I really need some advice from someone, I'm at a loss.

I've had a request from a customer who has a surplus amount of t-shirts (around 250). He wants to re-use them, but they have some text on the bottom of the t-shirt that makes reference to an event they were at last year.

He's asked whether we could over-print that text with something else. What do you guys think would be the best way to achieve this? I could print and cut some vinyl to go over it, but then I fear it would still show through from the inside of the t-shirt.

Is screen printing the best way to go about this? Has any one had to do something similar in the past?

Any help would be much appreciated.

Thanks

J


----------



## tgoeltz (Aug 7, 2007)

Printing on cured ink probably will not work and will result in flaking.


----------



## AtkinsonConsult (May 2, 2011)

Jamie:

An option that will work great for you is to just make a heat transfer of the new image and apply it that way.
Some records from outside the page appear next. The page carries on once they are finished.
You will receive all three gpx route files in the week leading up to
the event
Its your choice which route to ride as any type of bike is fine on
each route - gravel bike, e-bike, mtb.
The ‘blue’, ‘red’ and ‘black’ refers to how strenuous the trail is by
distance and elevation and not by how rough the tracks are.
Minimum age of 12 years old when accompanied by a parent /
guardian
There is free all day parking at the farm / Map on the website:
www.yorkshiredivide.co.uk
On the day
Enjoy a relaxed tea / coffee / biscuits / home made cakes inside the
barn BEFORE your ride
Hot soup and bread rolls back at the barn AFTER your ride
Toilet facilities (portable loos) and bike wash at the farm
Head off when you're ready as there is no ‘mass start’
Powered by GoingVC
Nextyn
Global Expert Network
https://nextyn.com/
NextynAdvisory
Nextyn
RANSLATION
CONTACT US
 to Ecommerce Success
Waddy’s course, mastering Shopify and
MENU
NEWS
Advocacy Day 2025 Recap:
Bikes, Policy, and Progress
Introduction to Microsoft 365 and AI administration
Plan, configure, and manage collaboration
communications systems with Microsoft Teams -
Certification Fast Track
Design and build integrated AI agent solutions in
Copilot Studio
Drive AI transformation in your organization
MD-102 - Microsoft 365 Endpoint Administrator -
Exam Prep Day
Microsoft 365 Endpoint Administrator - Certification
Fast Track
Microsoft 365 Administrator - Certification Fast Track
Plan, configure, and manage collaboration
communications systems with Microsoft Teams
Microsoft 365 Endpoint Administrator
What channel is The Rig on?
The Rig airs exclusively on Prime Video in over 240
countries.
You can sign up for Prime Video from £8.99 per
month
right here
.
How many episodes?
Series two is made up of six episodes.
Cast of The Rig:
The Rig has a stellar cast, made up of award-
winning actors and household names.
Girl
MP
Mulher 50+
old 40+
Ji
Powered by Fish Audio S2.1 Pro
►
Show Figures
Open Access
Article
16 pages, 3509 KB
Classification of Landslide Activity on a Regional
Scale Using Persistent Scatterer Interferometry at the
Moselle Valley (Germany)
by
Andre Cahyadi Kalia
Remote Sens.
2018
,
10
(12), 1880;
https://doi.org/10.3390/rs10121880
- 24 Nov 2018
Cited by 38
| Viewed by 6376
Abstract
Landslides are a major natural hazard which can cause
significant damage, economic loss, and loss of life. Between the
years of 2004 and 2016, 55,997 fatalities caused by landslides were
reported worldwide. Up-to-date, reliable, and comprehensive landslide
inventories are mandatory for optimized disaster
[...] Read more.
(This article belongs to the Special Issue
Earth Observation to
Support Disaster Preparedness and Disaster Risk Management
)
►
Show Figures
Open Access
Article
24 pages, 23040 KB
This is super common down here in Florida as junk shirt dealer buy up misprinted and defective shirts from t-shirt printers for about $0.25 - $0.50, and then slap a new image on the shirt with a heat press. These are the shirts you see in the gas stations and tourist beach shops for $2 each.

Some shirts work better than others, and sometimes you can see the old image texture or even on the inside of the shirt (depending on if the ink of the original design was mashed into the fibers) 

Good luck,

-M


----------